With this new approach according to one embodiment of the invention, this functionality is described within the demarcation instructions and can be implemented through a standard set of rules. Unlike the table and pitch approach of the prior art, the present approach is complete and self-contained. The specification includes instructions for multiple pages, multiple panels, polygons, rotation page-orientation, tiling, priority and order. It also supports more complex functionality such as copy-and-paste rules, formatting instructions, arrangement patterns, transformation guidelines and linking to databases while continuing to provide backwards compatibility.

One embodiment of the present approach is summarized in FIG. 8. A Product List (reference A in FIG. 8) identifies individual printable media products (A-1). This is used to render a list for selection, evaluation or transformation. It includes information that is not specific to sheet demarcation like name (A-1-1), description (A-1-2), appearance (A-1-3) and categorization (A-1-4). The template ID (A-1-5) and Design ID (A-1-6) references the template that includes the proper demarcation instructions for that product.

A template (reference B in FIG. 8) has two basic functions. The first is to provide a blank template with a complete set of demarcation instructions. Secondly, to provide a method of adding text, graphics and other field objects for use as a pre-designed sample. A template may include such information as dimensions of and/or other information about the actual sheet, as well as locations on the sheet where virtual shapes are to be located and default text properties, such as text orientation. In one specific implementation, the template is written in XML, although other languages known in the art may be used. Nonlimiting examples of other information that may be provided in a template include text typeface, point size, justification, alignment, size of text blocks, rotation of text blocks, and paper size. Other information may be included as desired. A sample template is attached as Appendix A for purposes of nonlimiting illustration.

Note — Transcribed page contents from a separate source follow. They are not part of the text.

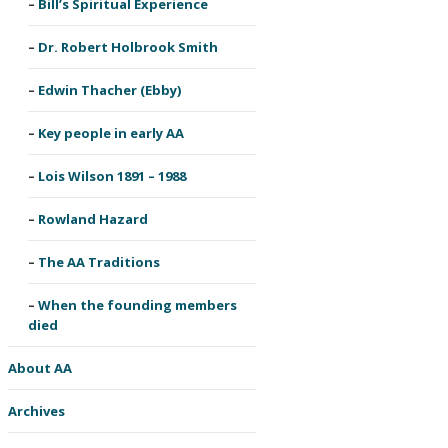
Bill’s Spiritual Experience
Dr. Robert Holbrook Smith
Edwin Thacher (Ebby)
Key people in early AA
Lois Wilson 1891 – 1988
Rowland Hazard
The AA Traditions
When the founding members
died
About AA
Archives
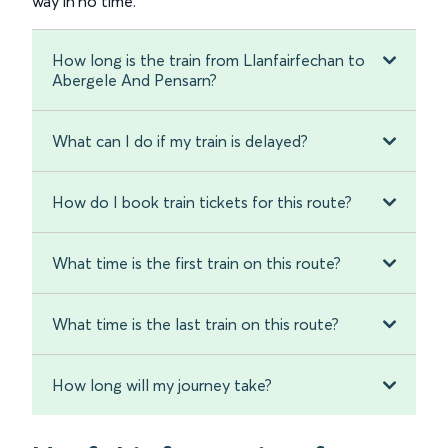
way in no time.
How long is the train from Llanfairfechan to
Abergele And Pensarn?
What can I do if my train is delayed?
How do I book train tickets for this route?
What time is the first train on this route?
What time is the last train on this route?
How long will my journey take?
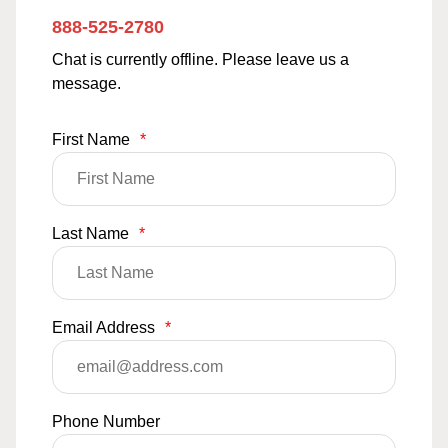
888-525-2780
Chat is currently offline. Please leave us a
message.
First Name
*
Last Name
*
Email Address
*
Phone Number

The virtual shape is called a master Panel (B-3) and the assignment of that shape into a sheet—using panel coordinates (B-4-1-2)—is called a page panel (B-4-1).

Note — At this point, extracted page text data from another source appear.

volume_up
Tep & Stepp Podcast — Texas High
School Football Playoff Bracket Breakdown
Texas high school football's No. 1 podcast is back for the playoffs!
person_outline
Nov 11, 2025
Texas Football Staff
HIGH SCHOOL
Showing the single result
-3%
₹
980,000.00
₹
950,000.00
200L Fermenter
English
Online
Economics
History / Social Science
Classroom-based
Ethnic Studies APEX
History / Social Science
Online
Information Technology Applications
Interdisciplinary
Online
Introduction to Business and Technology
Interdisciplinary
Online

A Template ID (B-1) is the reference to a blank template. The Template ID can be provided as the name of a blank template file or as an internal ID. Each blank template includes specific demarcation instructions.

A Design ID (B-2) references a pre-design template. The Design ID can be provided as a code for grouping like product or other internal ID within a template file. Pre-design templates provide the same demarcation instructions included in a blank, but with added sample text, graphic and other content based on product use and design aesthetics.

A Merge Map (C-1) identifies the arrangement of lines or assignment of objects within a blank or pre-design template. The merge Map lines (C-1-1) can be applied to a blank template that references a specific merge map name, or the merge map line IDs (C-1-1-1) can be assigned as line IDs within pre-design templates. Merge Maps allow data source references to be included as content assignment instructions.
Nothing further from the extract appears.